Department of Anesthesia, University of Turin, San Giovanni Battista Molinette Hospital, Corso Dogliotti 14, Turin 10126, Italy.
JAMA. 2010 Dec 15;304(23):2620-7. doi: 10.1001/jama.2010.1796.
Many potential donor lungs deteriorate between the time of brain death and evaluation for transplantation suitability, possibly because of the ventilatory strategy used after brain death.
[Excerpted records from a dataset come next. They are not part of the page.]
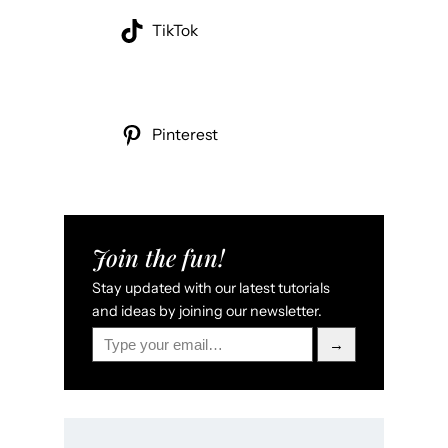
TikTok
Pinterest
Join the fun!
Stay updated with our latest tutorials
and ideas by joining our newsletter.
Type your email…
→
To test whether a lung protective strategy increases the number of lungs available for transplantation.
DESIGN, SETTING, AND PATIENTS: Multicenter randomized controlled trial of patients with beating hearts who were potential organ donors conducted at 12 European intensive care units from September 2004 to May 2009 in the Protective Ventilatory Strategy in Potential Lung Donors Study. Interventions Potential donors were randomized to the conventional ventilatory strategy (with tidal volumes of 10-12 mL/kg of predicted body weight, positive end-expiratory pressure [PEEP] of 3-5 cm H(2)O, apnea tests performed by disconnecting the ventilator, and open circuit for airway suction) or the protective ventilatory strategy (with tidal volumes of 6-8 mL/kg of predicted body weight, PEEP of 8-10 cm H(2)O, apnea tests performed by using continuous positive airway pressure, and closed circuit for airway suction).
The number of organ donors meeting eligibility criteria for harvesting, number of lungs harvested, and 6-month survival of lung transplant recipients.
The trial was stopped after enrolling 118 patients (59 in the conventional ventilatory strategy and 59 in the protective ventilatory strategy) because of termination of funding. The number of patients who met lung donor eligibility criteria after the 6-hour observation period was 32 (54%) in the conventional strategy vs 56 (95%) in the protective strategy (difference of 41% [95% confidence interval {CI}, 26.5% to 54.8%]; P <.001). The number of patients in whom lungs were harvested was 16 (27%) in the conventional strategy vs 32 (54%) in the protective strategy (difference of 27% [95% CI, 10.0% to 44.5%]; P = .004). Six-month survival rates did not differ between recipients who received lungs from donors ventilated with the conventional strategy compared with the protective strategy (11/16 [69%] vs 24/32 [75%], respectively; difference of 6% [95% CI, -22% to 32%]).
Use of a lung protective strategy in potential organ donors with brain death increased the number of eligible and harvested lungs compared with a conventional strategy.
clinicaltrials.gov Identifier: NCT00260676.
许多潜在的供体肺在脑死亡和评估移植适宜性之间的时间恶化,可能是由于脑死亡后使用的通气策略。
测试肺保护策略是否增加了可供移植的肺数量。
设计、地点和患者:在欧洲 12 个重症监护病房进行的多中心随机对照试验,对潜在器官捐献者进行了有心跳的患者的研究,这些患者可能是脑死亡后的潜在供体。在潜在肺供体通气策略研究中,潜在供体被随机分配到常规通气策略(潮气量 10-12ml/kg 预测体重,呼气末正压[PEEP]3-5cmH2O,通过断开呼吸机进行呼吸暂停试验,以及用于气道抽吸的开放回路)或保护性通气策略(潮气量 6-8ml/kg 预测体重,PEEP 8-10cmH2O,通过使用持续气道正压进行呼吸暂停试验,以及用于气道抽吸的闭合回路)。
符合器官采集资格标准的供体数量、采集的肺数量以及肺移植受者 6 个月的生存率。
由于资金终止,在纳入 118 名患者(常规通气策略 59 名,保护性通气策略 59 名)后,该试验停止。在 6 小时观察期后,符合肺供体资格标准的患者人数在常规策略中为 32 人(54%),在保护性策略中为 56 人(95%)(差异为 41%[95%置信区间{CI},26.5%至 54.8%];P <.001)。在常规策略中,有 16 名(27%)患者采集了肺,而在保护性策略中,有 32 名(54%)患者采集了肺(差异为 27%[95% CI,10.0%至 44.5%];P =.004)。接受常规通气策略供体肺的受者与接受保护性通气策略供体肺的受者 6 个月生存率无差异(分别为 16/16[69%]和 32/32[75%];差异为 6%[95% CI,-22%至 32%])。
与常规策略相比,脑死亡后对潜在器官供体使用肺保护策略增加了符合条件和采集的肺数量。
clinicaltrials.gov 标识符:NCT00260676。